In the past year, the global coronavirus pandemic and economic crisis have caused leader burnout at increasing rates and many are eyeing the door, according to the Global Leadership Forecast 2021 released Feb. 17. A survey conducted by global leadership consulting firm DDI found that a lack of confidence in company leadership may result in retention issues.
Survey respondents included 15,000 leaders and 2,102 human resource professionals across more than 24 industries, globally, according to the report. More than half (60%) reported feeling “used up” by the end of the workday, and about 44% of those leaders are considering changing companies to advance, while 26% expected to leave within the next year, the report found. For those aspiring to leadership positions, stress levels are even higher, according to the report. The greater majority (86%) of high-potential employees felt “used up” at the end of the workday, and they are “twice as likely to leave as peers who indicated they didn’t feel used up at the end of the day (37% versus 17%),” the report found.
Effective skillsets of leaders can mitigate burnout for employees. However leaders, who usually rate themselves well on showing empathy, are under stress amid the pandemic and self-ratings of empathy dropped 15%, according to the report. Many said they struggle to show empathy at times when team members are in need. The research found that a leaders’ ability to manage workflow effectively is critical in preventing employee burnout. “Great leaders” don’t just lead, but collaborate and partner with employees, according to the report. The three biggest areas in leadership skills at high-performing companies are coaching, leading change and delegation, the report found.
In addition to an increase in burnout, company leadership and HR professionals are divided on the quality of leadership in their organizations, DDI’s Global Leadership Forecast 2021 found.
Almost half (48%) of company leaders rate their leadership quality as high, compared to 28% of HR professionals who believe the same. As ongoing changes have occurred in response to the pandemic, HR professionals said they are concerned that they don’t have the skillsets to meet future challenges, according to the report.
2020 may have been one of the most stressful years for HR leaders, and many often neglect their own burnout in support of employees, experts said during a Jan. 28 webinar hosted by Even. That’s when senior leadership needs to set the example of self care.
“When it starts at the top, there is like a cascading effect of cultural permission,” Arianna Huffington, founder and CEO of Thrive Global, said during the webinar, “and the recognition that the connection between well-being and performance applies across the whole organization.”
If a company fails to retain a highly talented leader, the loss to the company is steep, according to DDI’s report.

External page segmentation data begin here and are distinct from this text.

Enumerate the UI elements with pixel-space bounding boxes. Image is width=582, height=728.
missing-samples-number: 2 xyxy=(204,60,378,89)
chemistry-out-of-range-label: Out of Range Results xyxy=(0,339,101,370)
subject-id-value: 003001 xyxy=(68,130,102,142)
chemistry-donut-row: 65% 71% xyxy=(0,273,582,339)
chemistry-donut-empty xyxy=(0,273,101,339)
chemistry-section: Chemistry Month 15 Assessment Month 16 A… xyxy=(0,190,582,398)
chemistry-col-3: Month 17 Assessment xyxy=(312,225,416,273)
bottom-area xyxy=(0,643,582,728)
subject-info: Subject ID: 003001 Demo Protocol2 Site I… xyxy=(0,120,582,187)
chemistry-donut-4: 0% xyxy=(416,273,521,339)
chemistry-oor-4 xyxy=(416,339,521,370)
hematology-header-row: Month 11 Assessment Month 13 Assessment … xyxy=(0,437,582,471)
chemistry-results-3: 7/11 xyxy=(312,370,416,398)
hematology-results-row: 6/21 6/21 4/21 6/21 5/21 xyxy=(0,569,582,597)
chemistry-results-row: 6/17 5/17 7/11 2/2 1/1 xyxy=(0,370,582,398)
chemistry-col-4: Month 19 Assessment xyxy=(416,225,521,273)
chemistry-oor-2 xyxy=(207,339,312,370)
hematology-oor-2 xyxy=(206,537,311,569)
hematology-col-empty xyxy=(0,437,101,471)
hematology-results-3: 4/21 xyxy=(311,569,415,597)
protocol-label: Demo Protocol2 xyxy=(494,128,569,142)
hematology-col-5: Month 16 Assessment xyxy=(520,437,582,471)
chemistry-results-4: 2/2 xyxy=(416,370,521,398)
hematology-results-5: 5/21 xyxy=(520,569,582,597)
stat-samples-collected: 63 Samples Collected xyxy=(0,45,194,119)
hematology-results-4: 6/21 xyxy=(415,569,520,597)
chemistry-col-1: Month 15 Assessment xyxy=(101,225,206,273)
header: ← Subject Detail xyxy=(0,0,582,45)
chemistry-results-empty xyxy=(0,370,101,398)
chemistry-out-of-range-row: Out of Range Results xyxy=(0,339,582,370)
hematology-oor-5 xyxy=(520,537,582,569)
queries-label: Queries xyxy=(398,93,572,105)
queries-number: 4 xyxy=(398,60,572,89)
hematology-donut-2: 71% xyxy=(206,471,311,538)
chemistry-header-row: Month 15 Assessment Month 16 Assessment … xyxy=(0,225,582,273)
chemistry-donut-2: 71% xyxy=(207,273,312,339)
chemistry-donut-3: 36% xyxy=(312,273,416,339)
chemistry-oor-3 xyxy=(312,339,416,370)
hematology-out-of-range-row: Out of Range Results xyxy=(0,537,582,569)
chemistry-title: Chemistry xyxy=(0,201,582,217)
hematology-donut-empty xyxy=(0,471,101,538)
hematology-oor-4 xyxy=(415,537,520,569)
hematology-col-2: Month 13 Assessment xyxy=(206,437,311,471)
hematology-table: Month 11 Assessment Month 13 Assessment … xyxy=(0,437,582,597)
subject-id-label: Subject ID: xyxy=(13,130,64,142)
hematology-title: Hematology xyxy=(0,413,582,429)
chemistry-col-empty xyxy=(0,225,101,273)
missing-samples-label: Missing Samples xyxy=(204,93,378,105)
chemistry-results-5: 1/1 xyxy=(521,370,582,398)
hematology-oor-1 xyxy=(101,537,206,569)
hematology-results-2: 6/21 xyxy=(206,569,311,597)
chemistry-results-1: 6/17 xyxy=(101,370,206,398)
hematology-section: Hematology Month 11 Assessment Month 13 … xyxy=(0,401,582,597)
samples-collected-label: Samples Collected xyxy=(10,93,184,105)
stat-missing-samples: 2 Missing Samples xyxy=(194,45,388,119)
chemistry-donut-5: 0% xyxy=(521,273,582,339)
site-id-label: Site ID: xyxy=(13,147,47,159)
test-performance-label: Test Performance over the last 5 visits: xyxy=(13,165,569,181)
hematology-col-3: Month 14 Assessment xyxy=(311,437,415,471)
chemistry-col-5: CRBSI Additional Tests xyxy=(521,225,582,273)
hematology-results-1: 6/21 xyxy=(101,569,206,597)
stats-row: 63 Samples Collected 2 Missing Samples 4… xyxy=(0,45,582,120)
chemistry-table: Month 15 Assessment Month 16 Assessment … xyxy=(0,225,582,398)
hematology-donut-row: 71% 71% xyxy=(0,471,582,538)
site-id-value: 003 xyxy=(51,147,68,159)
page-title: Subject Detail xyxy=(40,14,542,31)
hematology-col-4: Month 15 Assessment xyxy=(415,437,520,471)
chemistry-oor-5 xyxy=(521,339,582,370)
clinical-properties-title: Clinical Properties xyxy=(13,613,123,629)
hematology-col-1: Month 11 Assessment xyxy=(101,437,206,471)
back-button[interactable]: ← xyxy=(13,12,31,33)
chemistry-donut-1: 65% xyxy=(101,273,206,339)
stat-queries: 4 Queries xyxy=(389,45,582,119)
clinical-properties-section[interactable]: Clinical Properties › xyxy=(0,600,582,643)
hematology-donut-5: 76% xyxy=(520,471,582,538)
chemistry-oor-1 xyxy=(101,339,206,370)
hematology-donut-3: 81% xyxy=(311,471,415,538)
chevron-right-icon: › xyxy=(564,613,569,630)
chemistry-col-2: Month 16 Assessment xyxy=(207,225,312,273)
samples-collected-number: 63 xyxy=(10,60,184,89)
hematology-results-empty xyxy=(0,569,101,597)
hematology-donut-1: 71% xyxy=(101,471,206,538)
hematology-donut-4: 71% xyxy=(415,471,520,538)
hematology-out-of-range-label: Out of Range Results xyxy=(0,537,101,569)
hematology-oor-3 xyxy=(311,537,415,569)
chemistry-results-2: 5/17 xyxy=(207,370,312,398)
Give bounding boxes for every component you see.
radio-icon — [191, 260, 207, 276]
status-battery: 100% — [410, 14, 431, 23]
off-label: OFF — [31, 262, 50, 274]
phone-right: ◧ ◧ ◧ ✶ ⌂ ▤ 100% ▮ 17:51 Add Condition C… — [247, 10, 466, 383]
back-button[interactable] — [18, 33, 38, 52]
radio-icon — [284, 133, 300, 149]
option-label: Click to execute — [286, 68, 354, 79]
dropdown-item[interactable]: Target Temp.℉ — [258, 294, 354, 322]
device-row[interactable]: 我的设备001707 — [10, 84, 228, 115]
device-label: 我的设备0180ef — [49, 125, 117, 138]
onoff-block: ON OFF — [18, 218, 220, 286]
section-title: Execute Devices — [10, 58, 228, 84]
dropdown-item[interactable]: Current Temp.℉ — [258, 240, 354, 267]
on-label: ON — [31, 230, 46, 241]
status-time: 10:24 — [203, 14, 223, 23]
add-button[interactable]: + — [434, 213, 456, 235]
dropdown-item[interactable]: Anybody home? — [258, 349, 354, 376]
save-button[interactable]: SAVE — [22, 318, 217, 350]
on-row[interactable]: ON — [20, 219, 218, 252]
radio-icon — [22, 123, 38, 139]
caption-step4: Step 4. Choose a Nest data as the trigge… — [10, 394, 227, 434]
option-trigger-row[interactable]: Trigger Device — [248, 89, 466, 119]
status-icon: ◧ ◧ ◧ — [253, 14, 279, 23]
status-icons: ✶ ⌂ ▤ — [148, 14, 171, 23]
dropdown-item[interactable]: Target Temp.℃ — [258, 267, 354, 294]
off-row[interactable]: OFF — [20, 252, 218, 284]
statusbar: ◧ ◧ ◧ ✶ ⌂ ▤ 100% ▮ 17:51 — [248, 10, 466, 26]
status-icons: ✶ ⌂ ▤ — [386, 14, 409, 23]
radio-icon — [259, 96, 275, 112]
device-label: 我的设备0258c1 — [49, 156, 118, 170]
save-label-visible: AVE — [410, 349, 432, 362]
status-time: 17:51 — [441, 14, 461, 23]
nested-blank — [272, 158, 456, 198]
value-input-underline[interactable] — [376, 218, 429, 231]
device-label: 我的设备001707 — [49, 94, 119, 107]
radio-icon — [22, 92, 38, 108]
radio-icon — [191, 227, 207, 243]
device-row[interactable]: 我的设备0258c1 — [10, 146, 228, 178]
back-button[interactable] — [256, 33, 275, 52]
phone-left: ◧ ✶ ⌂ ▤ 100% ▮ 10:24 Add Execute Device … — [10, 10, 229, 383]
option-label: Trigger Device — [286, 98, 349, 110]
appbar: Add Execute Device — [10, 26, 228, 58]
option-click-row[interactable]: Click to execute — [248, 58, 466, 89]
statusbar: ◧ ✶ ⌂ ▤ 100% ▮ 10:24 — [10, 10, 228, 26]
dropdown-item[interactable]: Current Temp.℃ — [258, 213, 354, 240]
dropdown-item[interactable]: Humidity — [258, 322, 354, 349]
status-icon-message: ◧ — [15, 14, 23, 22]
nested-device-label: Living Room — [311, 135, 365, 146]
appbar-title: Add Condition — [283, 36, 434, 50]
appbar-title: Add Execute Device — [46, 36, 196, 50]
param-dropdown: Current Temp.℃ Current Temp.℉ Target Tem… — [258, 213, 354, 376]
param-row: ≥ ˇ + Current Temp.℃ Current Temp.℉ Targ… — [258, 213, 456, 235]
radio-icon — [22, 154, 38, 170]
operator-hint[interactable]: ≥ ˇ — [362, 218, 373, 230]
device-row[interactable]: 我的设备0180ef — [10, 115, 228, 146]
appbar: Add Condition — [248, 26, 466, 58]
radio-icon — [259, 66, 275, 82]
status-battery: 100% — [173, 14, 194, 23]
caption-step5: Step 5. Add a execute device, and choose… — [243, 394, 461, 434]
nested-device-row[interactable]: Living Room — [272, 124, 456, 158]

When a leader departs, there’s usually a loss of organizational and technical knowledge, in addition to the investment the company made in the individual’s career, the report found. More than half (55%) of CEOs surveyed said their top challenge is developing the next generation of leaders within their organization.
CEOs and executive leadership can increase retention of leaders who report to them by providing opportunities for development and growth; sharing credit with team members; celebrating their successes; and supporting the advancement team members, “even if it means moving them outside their own direct reporting line,” according to the report.
High-potential employees surveyed, who don’t have formal leadership responsibility, range in ages 21 to 38, according to DDI. This group said they need feedback and coaching; help in communication development; better inclusion and diversity at the workplace; flexibility; and clarity, the report found.